Myth #8: Professional administration is only for MSAs = False
Fact: Professional administration can benefit any claims settlement that involves funds for post-settlement medical expenses. While professional administration can greatly assist all parties in an MSA, it can also provide support, potential savings and numerous other benefits for any type of post-settlement medical fund. Professional administration can ensure that public benefits are preserved, such as Medicaid, Social Security Disability Income (SSDI) and Supplemental Security Income (SSI). Moreover, through a professional administrator’s discount networks, savings may be realized which could greatly extend the life of the medical fund. A professional administrator can also assist with coordination of care so the hassle of medical bills and determining if treatment is or isn’t related is eliminated.
Myth #9: Attestation to Medicare doesn’t matter = False
Fact: Attestation is vital to ensuring that Medicare will not deny treatment. Submission of attestation information to Medicare is a critical component in administering an MSA. See Self-Administration Toolkit for WCMSA Arrangements, v1.3, Sec. 8. If there is an instance of either temporary depletion or complete exhaustion of the fund, a professional administrator can ensure that attestation and proper coordination of benefits occurs so that Medicare will not deny coverage. This is especially the case with MSAs that are funded via an annuity where there is a greater likelihood of temporary depletion depending on the pace and spend of treatment. Also, with the complexities of new electronic attestation submission to Medicare, a competent professional administrator with technical capabilities is in a better position to ensure that this occurs properly and removes the burden for an individual.

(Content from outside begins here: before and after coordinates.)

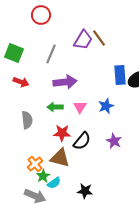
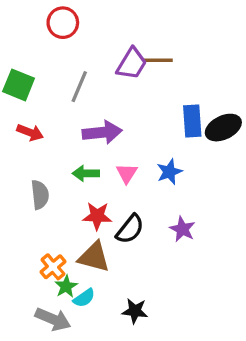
brown line: (99, 38) -> (158, 60), turned -54

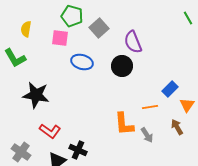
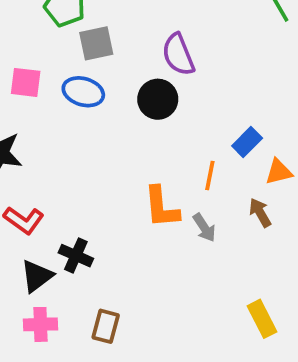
gray square: (99, 28) -> (96, 43), moved, turned 30
pink square: (60, 38) -> (26, 82), moved
orange triangle: (187, 105) -> (279, 172), turned 42
orange line: (150, 107) -> (210, 176), turned -70

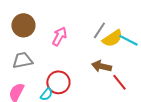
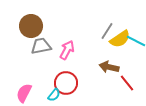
pink arrow: (59, 36) -> (67, 50), moved
gray trapezoid: (22, 60) -> (41, 46), moved

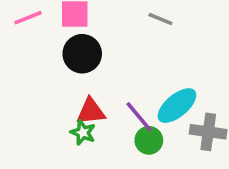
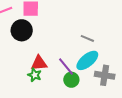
gray line: (160, 19) -> (87, 38), moved
black circle: (82, 54) -> (22, 30), moved

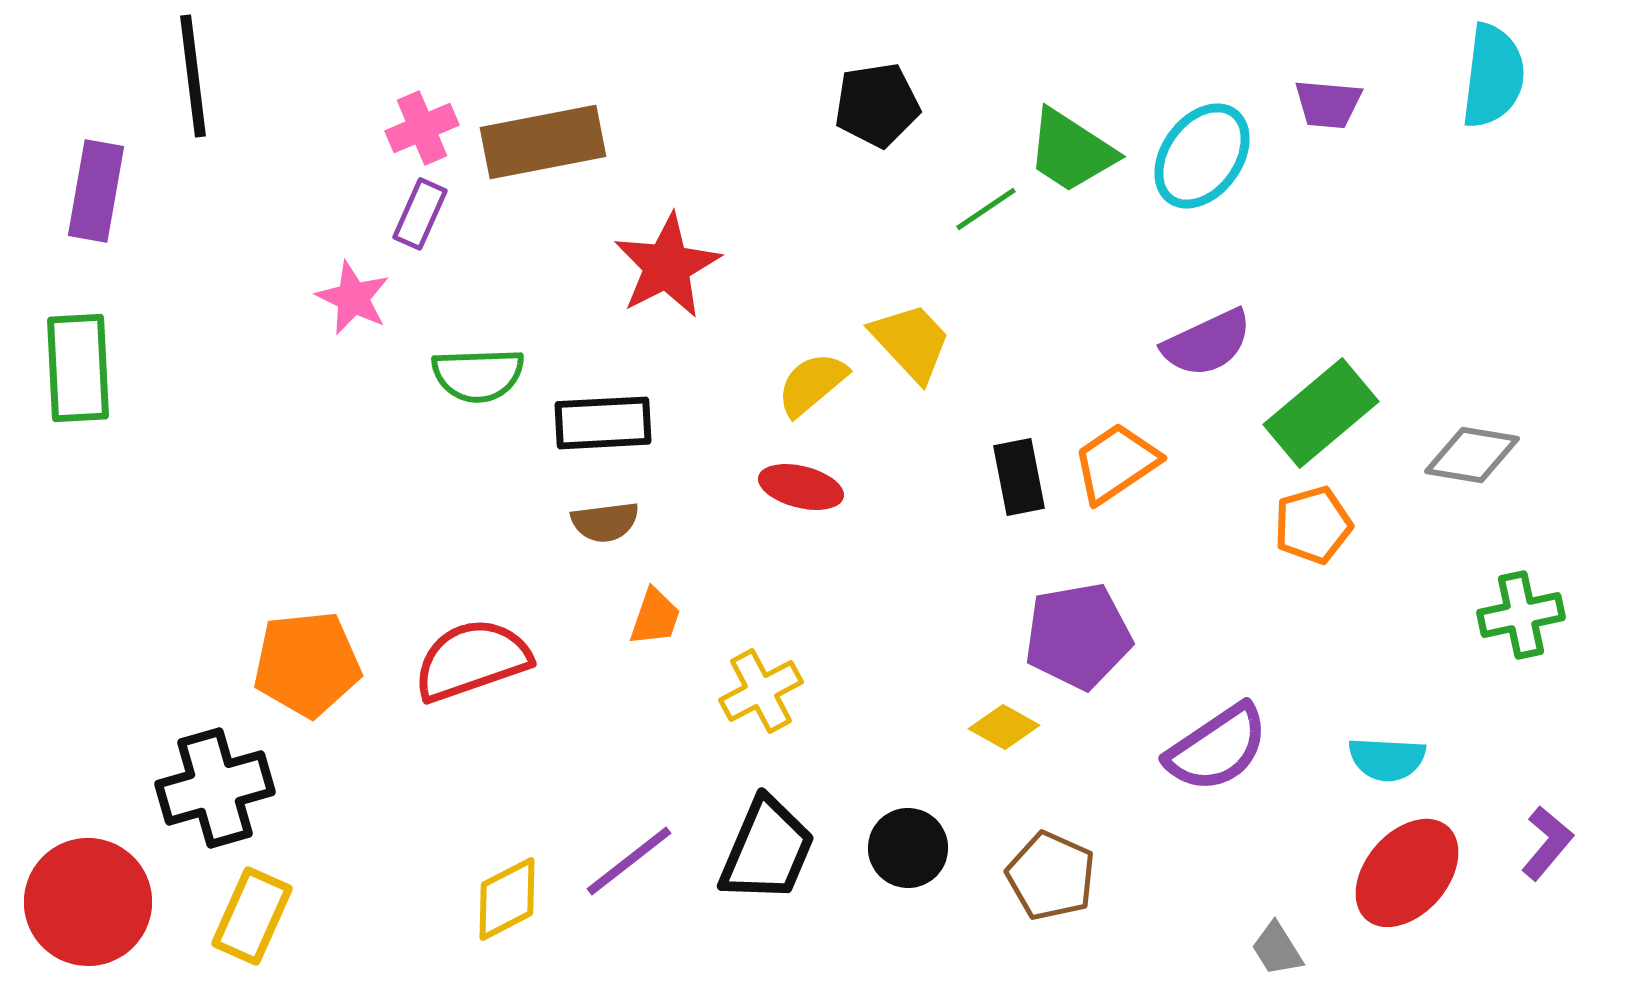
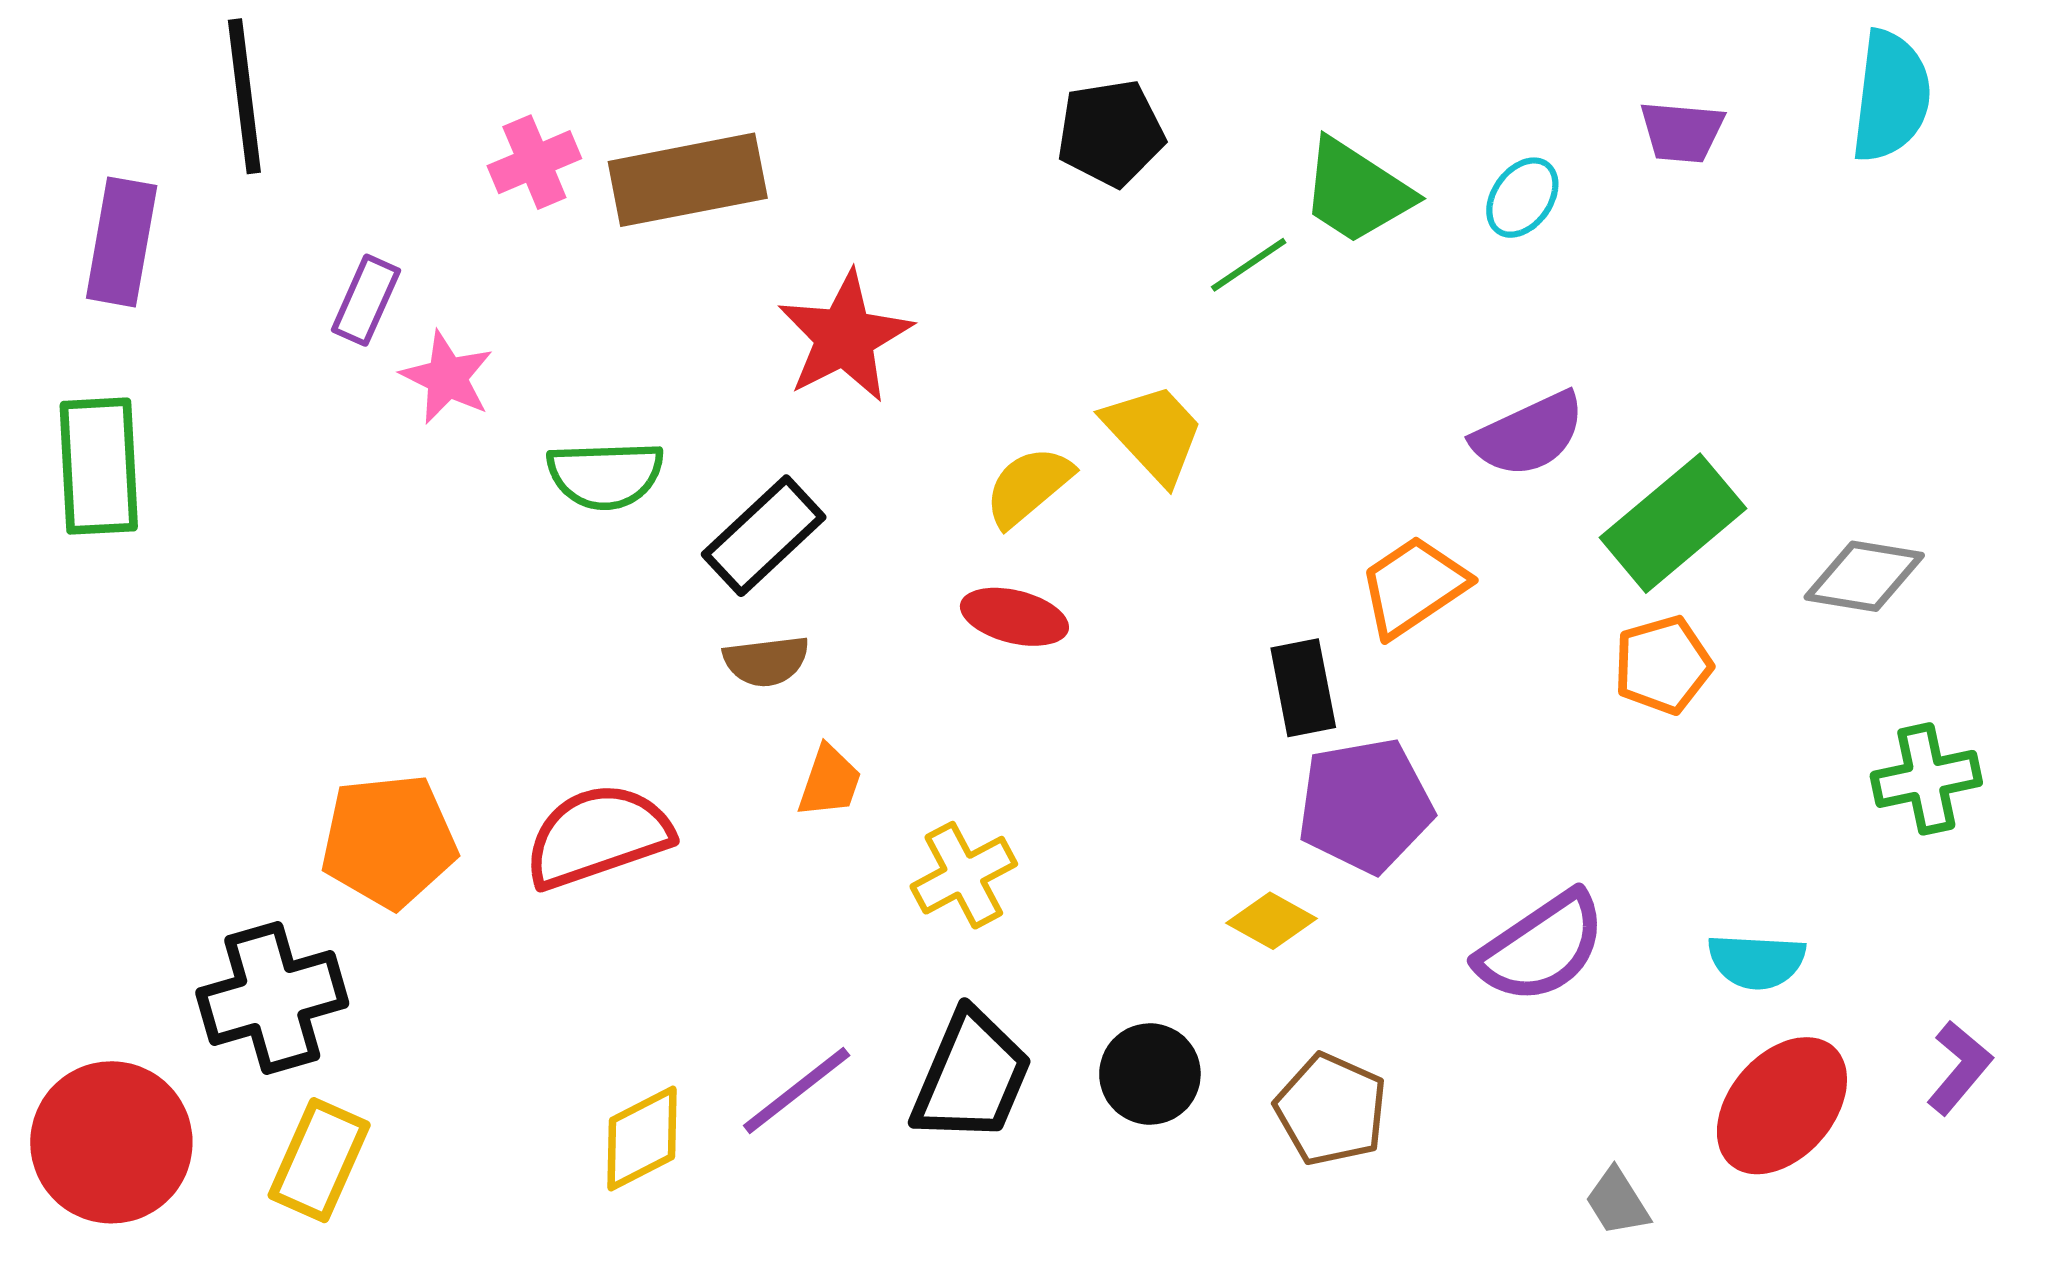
cyan ellipse: (1202, 156) -> (1522, 198), size x0.6
purple rectangle: (420, 214) -> (366, 300), moved
black rectangle: (603, 423) -> (764, 536), turned -40
black rectangle: (1019, 477) -> (1303, 688), moved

Myth #10: Professional Administration is costly = False
Fact: The cost of professional administration is typically a small fraction of the overall medical portion of a settlement. In many cases, professional administration is less expensive than the cost of an MSA.
This is a relatively small price to pay for, among other things:
- extending the life of the medical fund
- potential savings on costs for medical, prescription drugs and durable medical equipment (DME)
- finality to the settlement
- assistance to the claimant
- assurance funds will be spent properly
- ensuring attestation submission to Medicare will occur
- peace of mind to all parties
As CMS places a greater emphasis on MSAs and post-settlement administration requirements, it’s important that all parties have their facts straight to ensure they’re making the best decisions relative to the management and administration of an MSA post-settlement.